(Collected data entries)
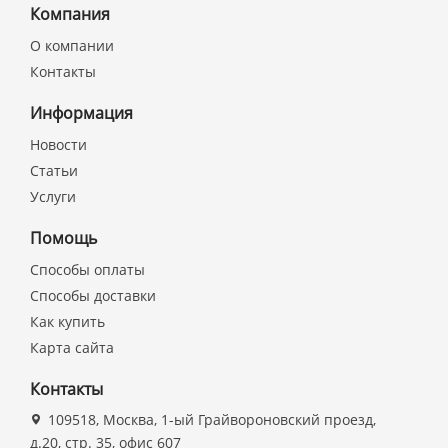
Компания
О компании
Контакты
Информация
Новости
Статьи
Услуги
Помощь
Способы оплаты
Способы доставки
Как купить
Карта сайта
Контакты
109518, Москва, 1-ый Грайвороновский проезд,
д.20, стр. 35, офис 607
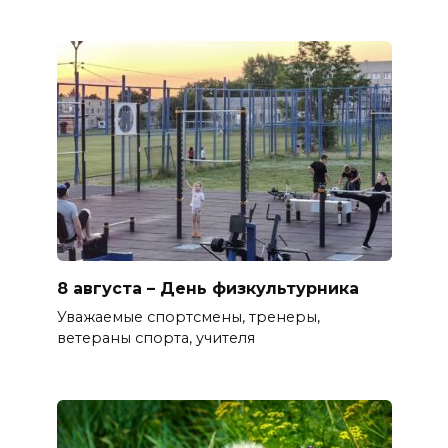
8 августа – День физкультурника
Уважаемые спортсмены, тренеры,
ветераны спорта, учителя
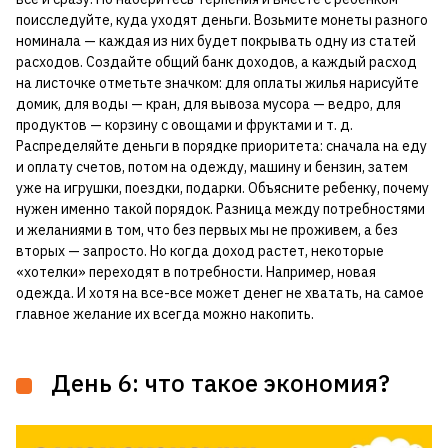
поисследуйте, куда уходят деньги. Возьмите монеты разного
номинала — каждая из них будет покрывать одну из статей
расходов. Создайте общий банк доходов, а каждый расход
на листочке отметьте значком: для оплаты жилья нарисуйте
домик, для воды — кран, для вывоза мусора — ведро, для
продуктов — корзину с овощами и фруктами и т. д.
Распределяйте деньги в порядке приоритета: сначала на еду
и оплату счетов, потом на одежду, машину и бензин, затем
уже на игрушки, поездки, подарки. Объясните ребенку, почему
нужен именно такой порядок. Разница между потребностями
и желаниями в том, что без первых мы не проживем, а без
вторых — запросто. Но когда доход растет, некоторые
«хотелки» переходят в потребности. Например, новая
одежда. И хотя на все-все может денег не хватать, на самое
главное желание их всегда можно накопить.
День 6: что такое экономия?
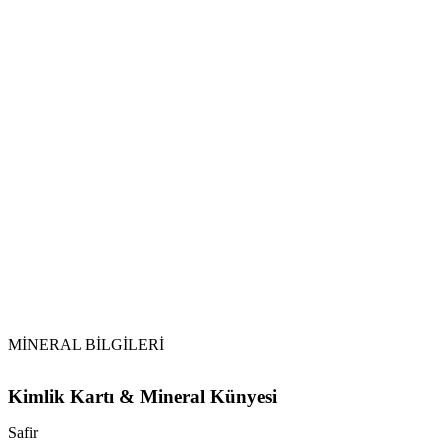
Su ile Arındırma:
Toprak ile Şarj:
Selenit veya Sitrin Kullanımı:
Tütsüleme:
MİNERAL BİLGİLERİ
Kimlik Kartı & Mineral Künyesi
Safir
---
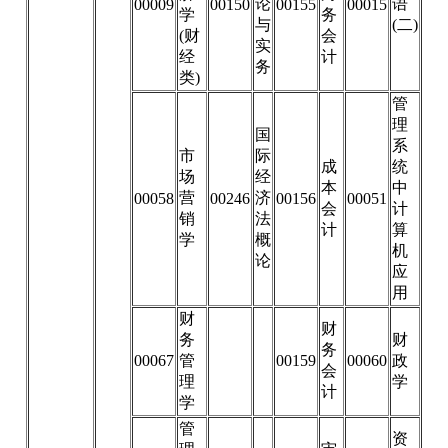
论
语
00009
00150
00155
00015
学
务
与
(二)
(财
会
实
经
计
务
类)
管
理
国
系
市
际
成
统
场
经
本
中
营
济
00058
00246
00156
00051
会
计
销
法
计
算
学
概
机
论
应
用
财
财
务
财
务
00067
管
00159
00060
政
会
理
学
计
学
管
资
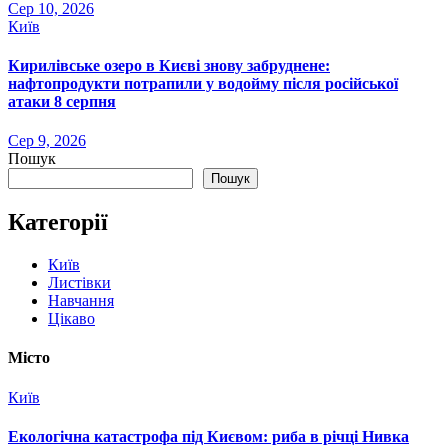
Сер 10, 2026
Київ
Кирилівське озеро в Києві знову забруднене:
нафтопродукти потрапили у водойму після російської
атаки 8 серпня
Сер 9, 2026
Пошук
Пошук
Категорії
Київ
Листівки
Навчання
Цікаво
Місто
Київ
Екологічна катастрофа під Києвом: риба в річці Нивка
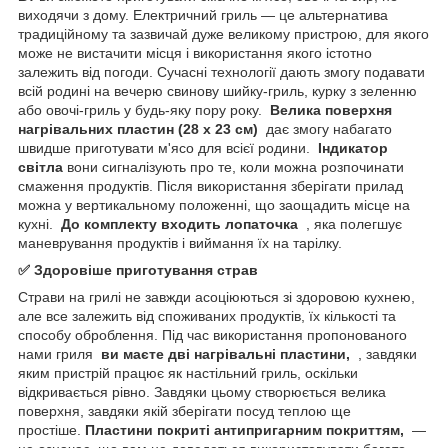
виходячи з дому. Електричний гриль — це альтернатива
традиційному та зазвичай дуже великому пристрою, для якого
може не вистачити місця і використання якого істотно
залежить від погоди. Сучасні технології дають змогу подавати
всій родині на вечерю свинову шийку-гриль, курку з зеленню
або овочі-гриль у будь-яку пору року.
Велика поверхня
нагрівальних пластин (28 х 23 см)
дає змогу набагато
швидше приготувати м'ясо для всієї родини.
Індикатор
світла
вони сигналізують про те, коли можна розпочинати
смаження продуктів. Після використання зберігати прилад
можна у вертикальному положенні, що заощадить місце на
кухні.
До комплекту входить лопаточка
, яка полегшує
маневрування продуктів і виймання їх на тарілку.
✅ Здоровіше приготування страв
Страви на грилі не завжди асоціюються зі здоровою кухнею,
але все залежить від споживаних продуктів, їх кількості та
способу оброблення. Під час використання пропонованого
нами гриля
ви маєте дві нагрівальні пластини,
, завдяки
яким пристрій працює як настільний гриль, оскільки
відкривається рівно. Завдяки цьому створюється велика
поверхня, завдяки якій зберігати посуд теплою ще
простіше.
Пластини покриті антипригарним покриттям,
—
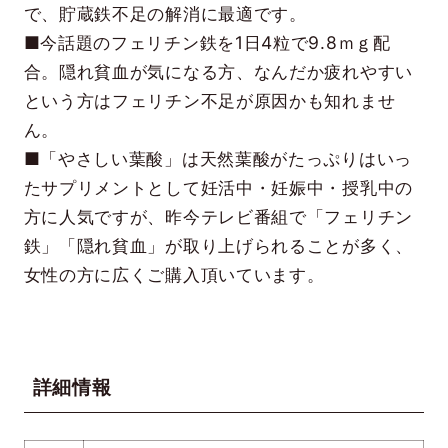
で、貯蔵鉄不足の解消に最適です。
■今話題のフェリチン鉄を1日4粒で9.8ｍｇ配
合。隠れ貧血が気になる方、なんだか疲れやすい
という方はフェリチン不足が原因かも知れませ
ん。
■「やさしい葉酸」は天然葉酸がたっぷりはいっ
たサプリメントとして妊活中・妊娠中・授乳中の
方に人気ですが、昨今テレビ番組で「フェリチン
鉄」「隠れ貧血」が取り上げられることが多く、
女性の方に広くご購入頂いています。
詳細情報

Exercise instructions.
Show the lines of the entries that include the string "продуктів", copying each in full.

Exercise output.
смаження продуктів. Після використання зберігати прилад
маневрування продуктів і виймання їх на тарілку.
але все залежить від споживаних продуктів, їх кількості та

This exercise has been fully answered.